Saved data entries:

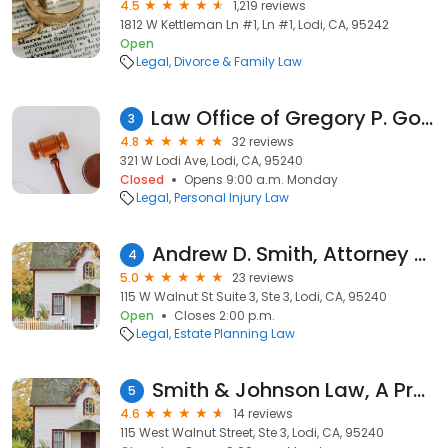
4.5
1,219 reviews
1812 W Kettleman Ln #1, Ln #1, Lodi, CA, 95242
Open
Legal
Divorce & Family Law
Law Office of Gregory P. Goehring
3
4.8
32 reviews
321 W Lodi Ave, Lodi, CA, 95240
Closed
Opens 9:00 a.m. Monday
Legal
Personal Injury Law
Andrew D. Smith, Attorney at Law
4
5.0
23 reviews
115 W Walnut St Suite 3, Ste 3, Lodi, CA, 95240
Open
Closes 2:00 p.m.
Legal
Estate Planning Law
Smith & Johnson Law, A Professional Corporation
5
4.6
14 reviews
115 West Walnut Street, Ste 3, Lodi, CA, 95240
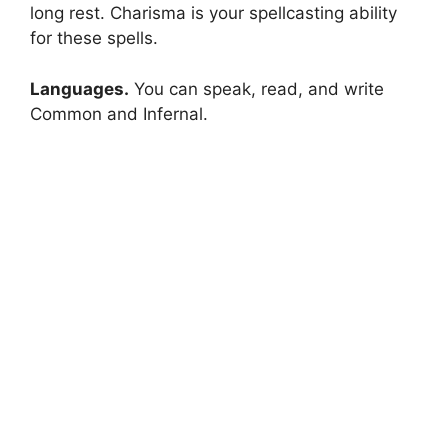
long rest. Charisma is your spellcasting ability
for these spells.
Languages.
You can speak, read, and write
Common and Infernal.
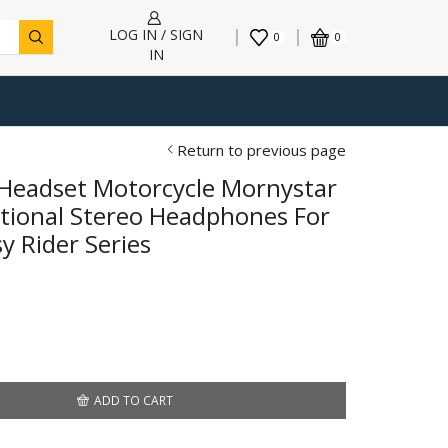
LOG IN / SIGN
0
0
IN
Return to previous page
Headset Motorcycle Mornystar
ctional Stereo Headphones For
y Rider Series
ADD TO CART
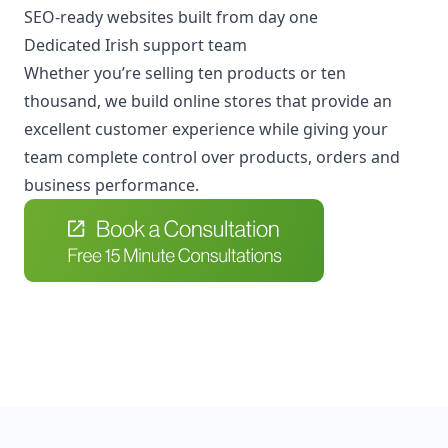
SEO-ready websites built from day one
Dedicated Irish support team
Whether you’re selling ten products or ten
thousand, we build online stores that provide an
excellent customer experience while giving your
team complete control over products, orders and
business performance.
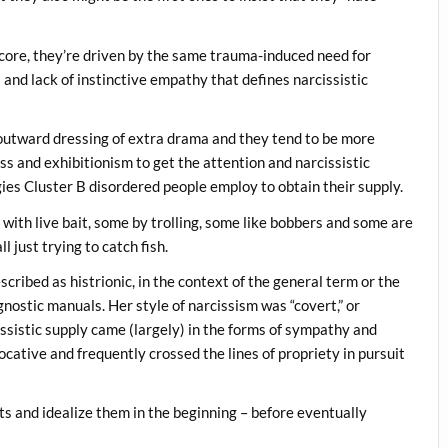
 core, they’re driven by the same trauma-induced need for
s and lack of instinctive empathy that defines narcissistic
he outward dressing of extra drama and they tend to be more
ess and exhibitionism to get the attention and narcissistic
egies Cluster B disordered people employ to obtain their supply.
s with live bait, some by trolling, some like bobbers and some are
ll just trying to catch fish.
cribed as histrionic, in the context of the general term or the
nostic manuals. Her style of narcissism was “covert,” or
issistic supply came (largely) in the forms of sympathy and
ocative and frequently crossed the lines of propriety in pursuit
ts and idealize them in the beginning – before eventually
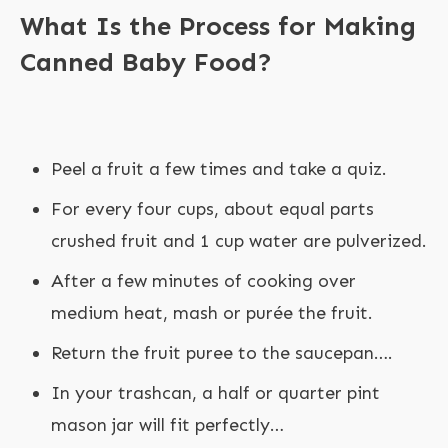
What Is the Process for Making
Canned Baby Food?
Peel a fruit a few times and take a quiz.
For every four cups, about equal parts
crushed fruit and 1 cup water are pulverized.
After a few minutes of cooking over
medium heat, mash or purée the fruit.
Return the fruit puree to the saucepan….
In your trashcan, a half or quarter pint
mason jar will fit perfectly…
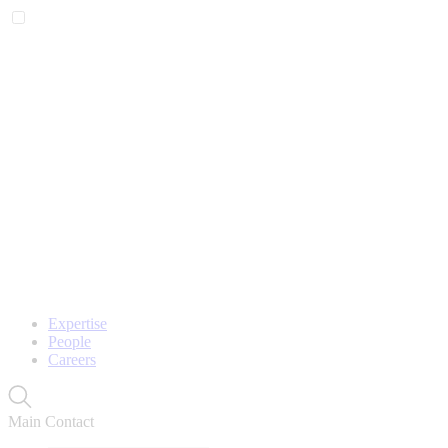
Expertise
People
Careers
Main Contact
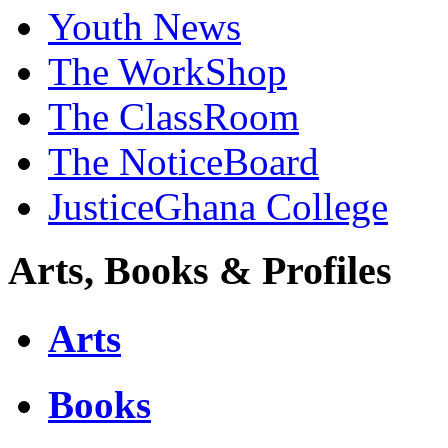
Youth News
The WorkShop
The ClassRoom
The NoticeBoard
JusticeGhana College
Arts, Books & Profiles
Arts
Books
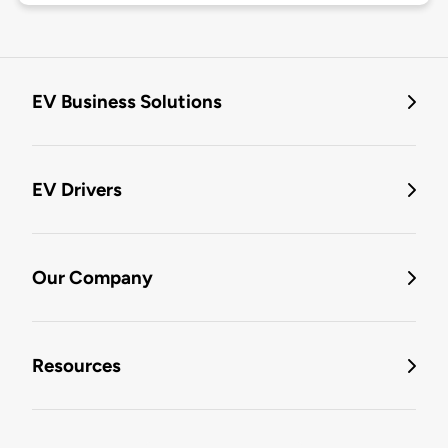
EV Business Solutions
EV Drivers
Our Company
Resources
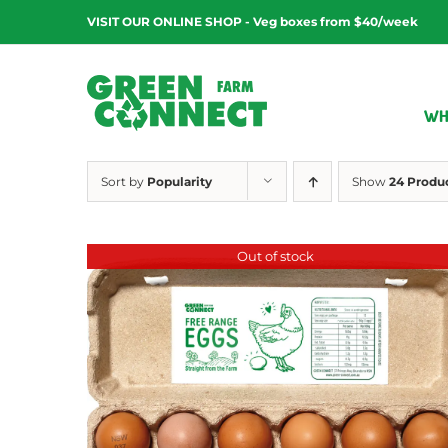
Skip
VISIT OUR ONLINE SHOP - Veg boxes from $40/week
to
content
WH
Sort by
Popularity
Show
24 Produ
Out of stock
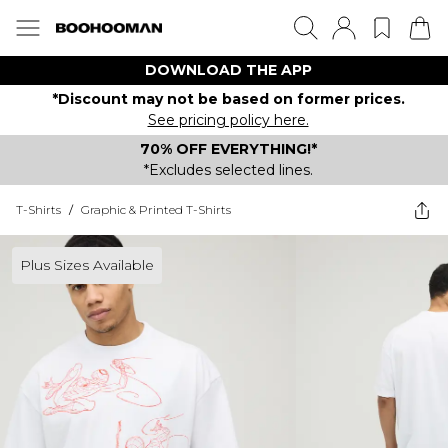
DOWNLOAD THE APP
*Discount may not be based on former prices.
See pricing policy here.
70% OFF EVERYTHING!*
*Excludes selected lines.
T-Shirts
/
Graphic & Printed T-Shirts
Plus Sizes Available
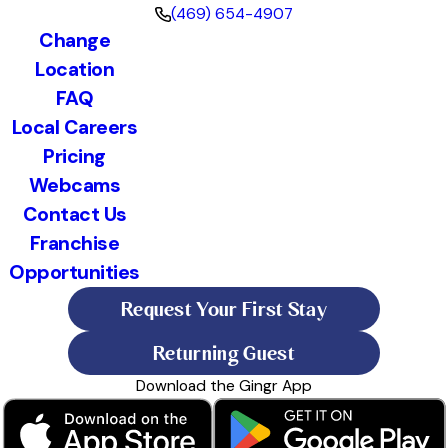
(469) 654-4907
Change
Location
FAQ
Local Careers
Pricing
Webcams
Contact Us
Franchise
Opportunities
Request Your First Stay
Returning Guest
Download the Gingr App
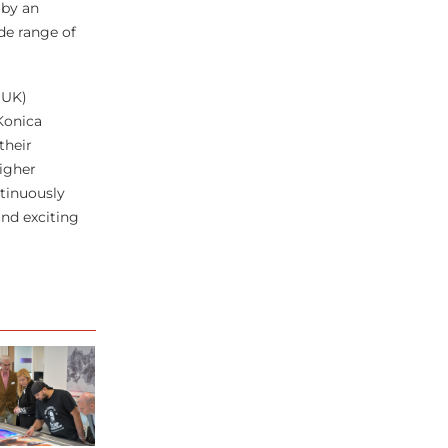
 by an
de range of
(UK)
Konica
their
igher
ntinuously
and exciting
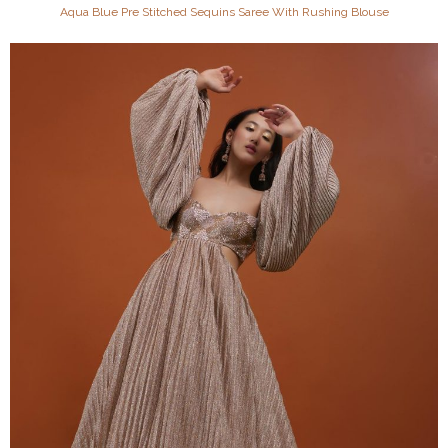
Aqua Blue Pre Stitched Sequins Saree With Rushing Blouse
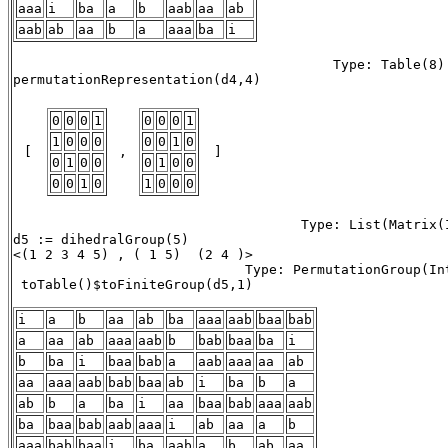
aaa
i
ba
a
b
aab
aa
ab
aab
ab
aa
b
a
aaa
ba
i
                                        Type: Table(8)

permutationRepresentation(d4,4) 

0
0
0
1
0
0
0
1
1
0
0
0
0
0
1
0
 [ 
 , 
 ] 
0
1
0
0
0
1
0
0
0
0
1
0
1
0
0
0
                                    Type: List(Matrix(I
d5 := dihedralGroup(5)

<(1 2 3 4 5) , ( 1 5)  (2 4 )> 

                             Type: PermutationGroup(Int
 toTable()$toFiniteGroup(d5,1) 

i
a
b
aa
ab
ba
aaa
aab
baa
bab
a
aa
ab
aaa
aab
b
bab
baa
ba
i
b
ba
i
baa
bab
a
aab
aaa
aa
ab
aa
aaa
aab
bab
baa
ab
i
ba
b
a
ab
b
a
ba
i
aa
baa
bab
aaa
aab
ba
baa
bab
aab
aaa
i
ab
aa
a
b
aaa
bab
baa
i
ba
aab
a
b
ab
aa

● **PROBLEM TO WORK ON**: For each line above that carries the word "Walnut", copy it out.

● **OUTPUT OF THE EXERCISE**:
115 W Walnut St Suite 3, Ste 3, Lodi, CA, 95240
115 West Walnut Street, Ste 3, Lodi, CA, 95240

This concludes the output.